= What this task involves =
Go through the entries below and copy each line that holds the word "safaris".

= Task input =
========================================
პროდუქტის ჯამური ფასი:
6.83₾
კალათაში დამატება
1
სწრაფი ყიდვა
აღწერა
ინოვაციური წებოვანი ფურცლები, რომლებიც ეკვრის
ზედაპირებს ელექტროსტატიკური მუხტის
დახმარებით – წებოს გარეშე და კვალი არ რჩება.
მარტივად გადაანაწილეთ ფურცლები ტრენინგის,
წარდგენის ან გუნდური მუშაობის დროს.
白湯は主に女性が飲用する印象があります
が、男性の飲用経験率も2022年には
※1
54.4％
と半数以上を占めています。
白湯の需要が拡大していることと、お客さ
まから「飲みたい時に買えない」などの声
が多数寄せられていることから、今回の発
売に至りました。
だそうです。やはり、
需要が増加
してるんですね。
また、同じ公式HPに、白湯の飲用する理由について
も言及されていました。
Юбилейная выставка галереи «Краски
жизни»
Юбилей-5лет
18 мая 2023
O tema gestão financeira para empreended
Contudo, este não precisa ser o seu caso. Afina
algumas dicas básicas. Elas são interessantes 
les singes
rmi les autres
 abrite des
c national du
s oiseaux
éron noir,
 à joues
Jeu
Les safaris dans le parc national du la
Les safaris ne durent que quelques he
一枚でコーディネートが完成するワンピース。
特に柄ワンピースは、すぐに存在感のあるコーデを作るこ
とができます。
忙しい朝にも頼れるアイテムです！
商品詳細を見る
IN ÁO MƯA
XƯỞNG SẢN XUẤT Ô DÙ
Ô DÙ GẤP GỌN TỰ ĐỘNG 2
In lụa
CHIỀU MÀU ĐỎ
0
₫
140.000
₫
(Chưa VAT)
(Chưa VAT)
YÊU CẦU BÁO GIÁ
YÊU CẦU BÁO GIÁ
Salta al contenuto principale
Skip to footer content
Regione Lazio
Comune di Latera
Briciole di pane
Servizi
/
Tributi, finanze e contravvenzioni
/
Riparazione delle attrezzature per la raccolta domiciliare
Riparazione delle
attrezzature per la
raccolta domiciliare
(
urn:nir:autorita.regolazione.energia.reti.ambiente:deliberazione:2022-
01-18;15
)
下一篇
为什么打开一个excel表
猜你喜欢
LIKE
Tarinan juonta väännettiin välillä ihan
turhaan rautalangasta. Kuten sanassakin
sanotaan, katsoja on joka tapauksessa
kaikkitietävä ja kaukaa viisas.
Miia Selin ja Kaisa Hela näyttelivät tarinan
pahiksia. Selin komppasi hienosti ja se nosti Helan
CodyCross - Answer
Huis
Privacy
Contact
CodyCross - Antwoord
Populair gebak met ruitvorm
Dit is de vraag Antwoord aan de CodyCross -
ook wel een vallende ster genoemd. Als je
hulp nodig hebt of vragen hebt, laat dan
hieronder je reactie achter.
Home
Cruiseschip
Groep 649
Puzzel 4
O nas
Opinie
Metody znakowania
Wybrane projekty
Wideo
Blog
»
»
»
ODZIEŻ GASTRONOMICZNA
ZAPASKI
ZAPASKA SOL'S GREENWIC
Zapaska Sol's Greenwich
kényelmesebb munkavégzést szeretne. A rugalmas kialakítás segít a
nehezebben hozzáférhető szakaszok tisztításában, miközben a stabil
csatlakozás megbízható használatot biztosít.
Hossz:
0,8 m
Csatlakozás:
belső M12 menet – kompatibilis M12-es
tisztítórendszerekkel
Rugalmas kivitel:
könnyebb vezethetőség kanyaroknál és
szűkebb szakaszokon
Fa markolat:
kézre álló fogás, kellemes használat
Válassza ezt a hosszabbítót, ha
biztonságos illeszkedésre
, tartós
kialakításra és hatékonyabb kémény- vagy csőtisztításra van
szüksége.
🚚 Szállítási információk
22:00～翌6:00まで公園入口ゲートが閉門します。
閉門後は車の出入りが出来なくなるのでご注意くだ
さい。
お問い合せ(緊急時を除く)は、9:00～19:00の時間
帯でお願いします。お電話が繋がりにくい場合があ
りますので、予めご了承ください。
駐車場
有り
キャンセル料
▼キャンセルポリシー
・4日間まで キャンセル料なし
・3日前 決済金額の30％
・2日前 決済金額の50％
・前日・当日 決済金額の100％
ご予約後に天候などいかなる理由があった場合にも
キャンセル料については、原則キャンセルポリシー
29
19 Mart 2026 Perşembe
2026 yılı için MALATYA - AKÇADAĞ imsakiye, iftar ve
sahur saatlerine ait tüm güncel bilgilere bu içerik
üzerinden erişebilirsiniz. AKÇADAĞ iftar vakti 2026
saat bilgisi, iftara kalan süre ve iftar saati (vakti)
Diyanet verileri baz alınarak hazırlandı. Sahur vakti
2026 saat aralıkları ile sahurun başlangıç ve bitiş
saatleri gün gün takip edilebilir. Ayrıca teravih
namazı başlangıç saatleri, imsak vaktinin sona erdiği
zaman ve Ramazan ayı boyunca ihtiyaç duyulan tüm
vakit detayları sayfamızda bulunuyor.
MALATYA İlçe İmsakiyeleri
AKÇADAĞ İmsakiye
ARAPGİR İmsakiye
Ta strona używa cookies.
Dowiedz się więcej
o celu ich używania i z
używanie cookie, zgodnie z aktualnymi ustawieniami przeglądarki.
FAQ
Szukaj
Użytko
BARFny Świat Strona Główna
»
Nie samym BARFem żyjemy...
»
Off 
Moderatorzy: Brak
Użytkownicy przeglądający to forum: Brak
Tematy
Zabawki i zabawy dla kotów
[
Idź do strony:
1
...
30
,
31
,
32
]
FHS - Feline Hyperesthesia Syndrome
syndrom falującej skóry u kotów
========================================
= Output =
Les safaris dans le parc national du la
Les safaris ne durent que quelques he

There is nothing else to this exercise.